Here he looks at public shamings, which since the advent of Twitter (and to a lesser extent Facebook) have become a massive part of society again.  One of the many cases explored in SYBPS is Jonah Lehrer, a writer who turned out to have used invented Bob Dylan quotes in his book.  After the initial controversy died down, he gave an apology speech, accompanied by a live Twitter feed.  That is the modern equivalent of being jeered at in the stocks, and serves as the perfect visual metaphor for what this book is about .  Social Media doesn’t accept apologies, partly because there are too many people out there who love sticking the boot in, and people find it hard to defend themselves against such overwhelming attack.  A judge from the American Deep South is interviewed for the book.  He’s known for using public shame in many of his sentences (drunk drivers have to hold signs by the highway proclaiming their crime - that sort of thing).  But he argues that the people he subjects to shame are at least found guilty first.  Who is in charge of finding people guilty on Twitter?  No one, obviously – or perhaps everyone.  We all just act as part of one big algorithm that surges wildly every now and then over specific incidents.

In the book, it is pointed out that, especially online, our reputation is everything.  And to lose it can be incredibly traumatic.  Justine Sacco is probably the most famous of the recent Twitterstorm victims, and Ronson gives a prĂ©cis of the affair (and some others mentioned in the book) in this video made for The Guardian.

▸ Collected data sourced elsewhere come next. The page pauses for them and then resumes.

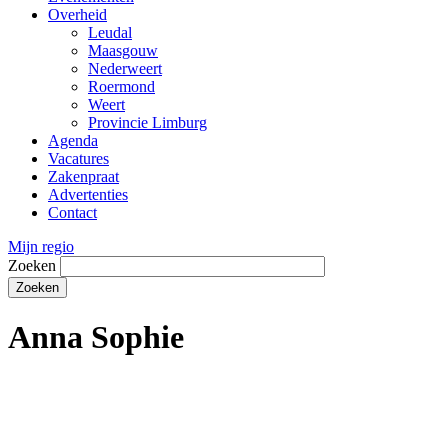
Overheid
Leudal
Maasgouw
Nederweert
Roermond
Weert
Provincie Limburg
Agenda
Vacatures
Zakenpraat
Advertenties
Contact
Mijn regio
Zoeken
Anna Sophie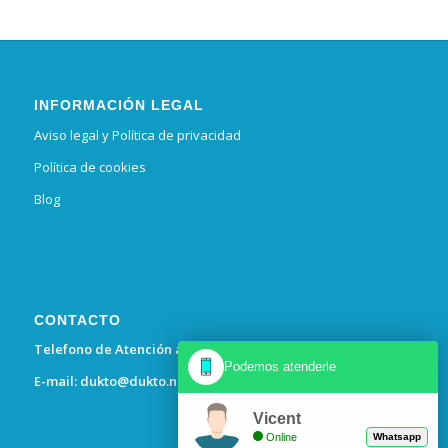
INFORMACIÓN LEGAL
Aviso legal y Política de privacidad
Política de cookies
Blog
CONTACTO
Telefono de Atención al Cliente: +34 910 35 32 84
Podemos atenderle
E-mail:
dukto@dukto.net
– WEB:
www.dukto.net
Vicent
Online
Whatsapp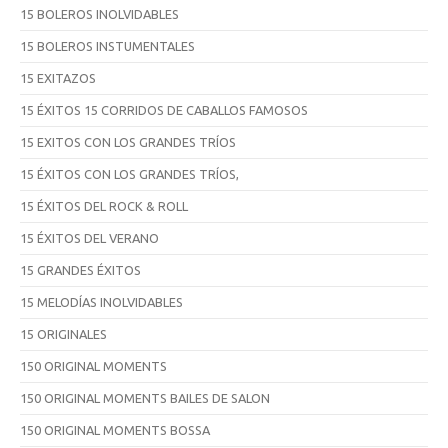
15 BOLEROS INOLVIDABLES
15 BOLEROS INSTUMENTALES
15 EXITAZOS
15 ÉXITOS 15 CORRIDOS DE CABALLOS FAMOSOS
15 EXITOS CON LOS GRANDES TRÍOS
15 ÉXITOS CON LOS GRANDES TRÍOS,
15 ÉXITOS DEL ROCK & ROLL
15 ÉXITOS DEL VERANO
15 GRANDES ÉXITOS
15 MELODÍAS INOLVIDABLES
15 ORIGINALES
150 ORIGINAL MOMENTS
150 ORIGINAL MOMENTS BAILES DE SALON
150 ORIGINAL MOMENTS BOSSA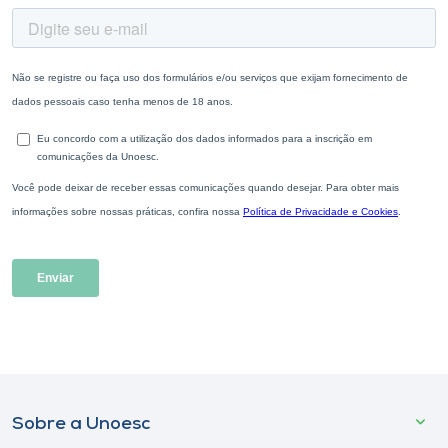
Sobre a Unoesc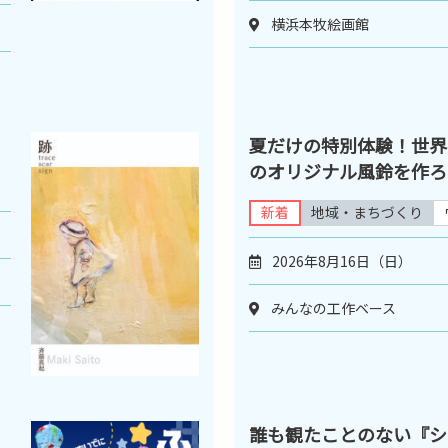
横浜本牧絵画館
夏だけの特別体験！世界
のオリジナル風鈴を作ろう
新着
地域・まちづくり
2026年8月16日（日）
みんなの工作ベース
誰も観たことのない『シ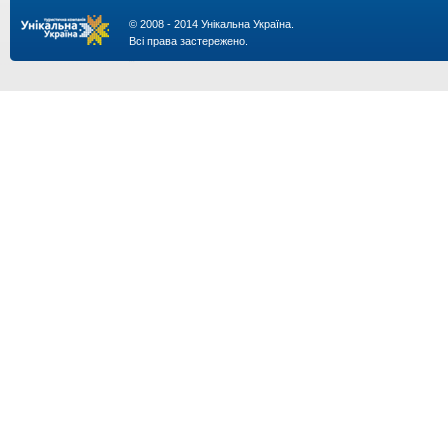
© 2008 - 2014 Унікальна Україна.
Всі права застережено.
...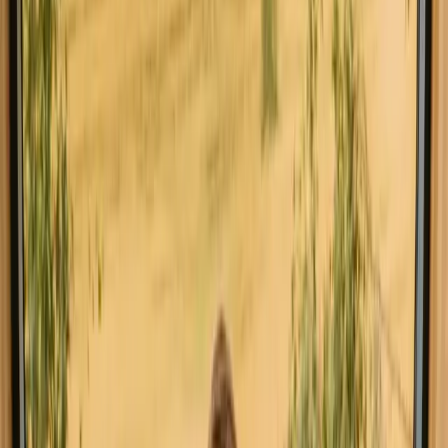
Tous les séjours en Royaume-Uni
Glamping en Roy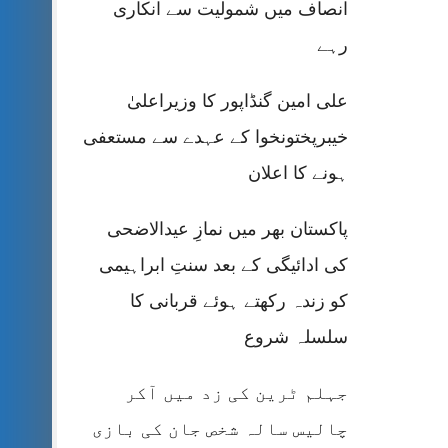
انصاف میں شمولیت سے انکاری
رہے
علی امین گنڈاپور کا وزیراعلیٰ
خیبرپختونخوا کے عہدے سے مستعفی
ہونے کا اعلان
پاکستان بھر میں نمازِ عیدالاضحی
کی ادائیگی کے بعد سنتِ ابراہیمی
کو زندہ رکھتے ہوئے قربانی کا
سلسلہ شروع
جہلم ٹرین کی زد میں آکر
چالیس سالہ شخص جان کی بازی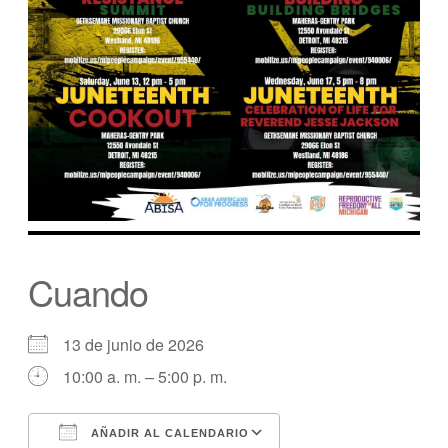
Cuando
13 de junio de 2026
10:00 a. m. – 5:00 p. m.
AÑADIR AL CALENDARIO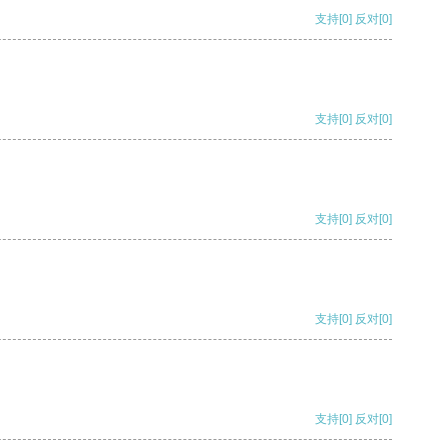
支持
[0]
反对
[0]
支持
[0]
反对
[0]
支持
[0]
反对
[0]
支持
[0]
反对
[0]
支持
[0]
反对
[0]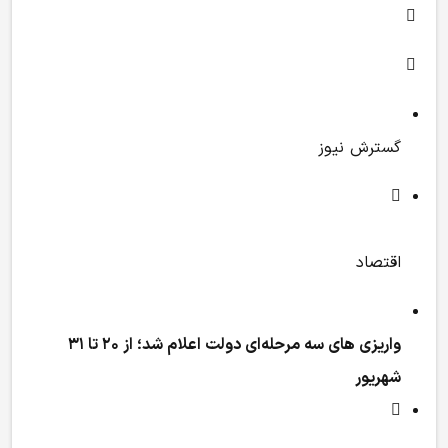
گسترش نیوز
اقتصاد
واریزی‌ های سه‌ مرحله‌ای دولت اعلام شد؛ از ۲۰ تا ۳۱
شهریور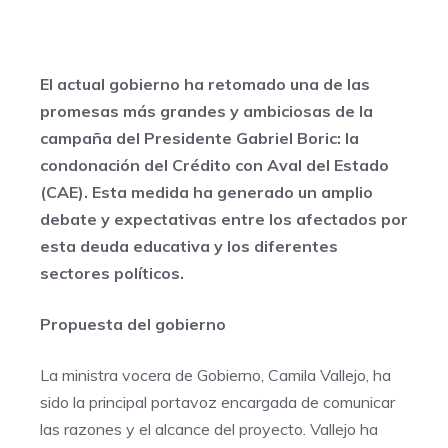
El actual gobierno ha retomado una de las
promesas más grandes y ambiciosas de la
campaña del Presidente Gabriel Boric: la
condonación del Crédito con Aval del Estado
(CAE). Esta medida ha generado un amplio
debate y expectativas entre los afectados por
esta deuda educativa y los diferentes
sectores políticos.
Propuesta del gobierno
La ministra vocera de Gobierno, Camila Vallejo, ha
sido la principal portavoz encargada de comunicar
las razones y el alcance del proyecto. Vallejo ha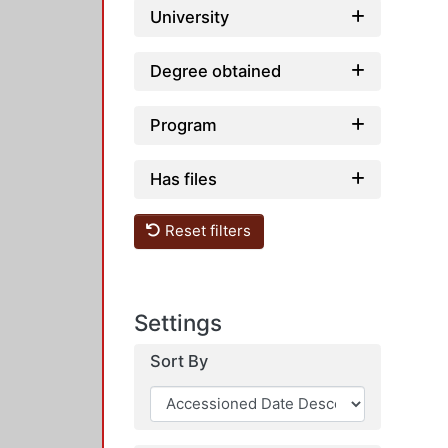
University
Degree obtained
Program
Has files
Reset filters
Settings
Sort By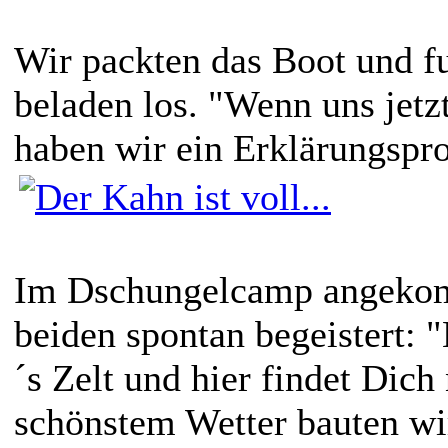
Wir packten das Boot und f
beladen los. "Wenn uns jetzt
haben wir ein Erklärungspr
Im Dschungelcamp angeko
beiden spontan begeistert: "
´s Zelt und hier findet Dic
schönstem Wetter bauten wir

Justine Sacco probably naively thought the only people who would read her tweets were some of her 170 or so followers.  She thought she was making a point in a satirical way but as she says when interviewed in the book, she is not a comedienne or a character on South Park.  Her joke wasn’t funny, and because it wasn’t just an ill-judged text to a friend you could later apologise to but was a tweet it lingered in cyberspace as a potentially offensive statement waiting for people to take offence at it. 

Sacco lost her job (at a PR company of all places…).  I don’t know for a fact, but I imagine that she wouldn’t have immediately lost her job for saying the exact same sentence at work even in front of her manager.  She definitely would have had a disciplinary, possibly even been suspended, but she probably wouldn’t have been fired on the spot.  The guys at the tech conference who got fired for making a sexual innuendo about a dongle definitely wouldn’t have been fired if Twitter hadn’t been whipped up into a frenzy.  But Twitter was whipped up into such a frenzy on that occasion it meant that the person who originally complained lost her job.  I mean, no one is a winner here, are they?  As it happens I do think that Adria Richards overreacted regarding a conversation she overheard two strangers have at a conference.  I do think it was right to call her out on that.  But obviously before too long Twitter had in turn overreacted to her overreaction and there were calls for her to be raped and liberal uses of the C-word and all the other nonsense that shows Twitter at its worst.  So even Twitter loses in this case, as in similar cases (#GamerGate anyone?) where its users make it seem as if it is exclusively populated by swearing misogynists obsessed with rape.

Did these people really deserve to lose their jobs and effectively have post-traumatic stress syndrome just for making a bad call on Twitter?   I don’t think so.  I think employers will have to develop more sophisticated ways of dealing with internet indiscretions than simply firing people, because these incidents are going to keep on happening.  Ronson points out that we often like to think that when the Twitterstorm dies down, the person at the centre of it all will be fine really, but his book proves that it doesn’t really work like that.  The people he speaks to in his book all show similar signs of post-traumatic shock and depression for at least a few months after it ‘all dies down’.


Jon Ronson is an excellent journalist who is adept at taking a subject and making it accessible, without dumbing down.  He investigates a subject and lets you in on his investigations rather than just feeding back the results, which gives his books a novelistic and compulsive quality.  And at the very least, this book will definitely make you consider a few more seconds before pressing send on a tweet.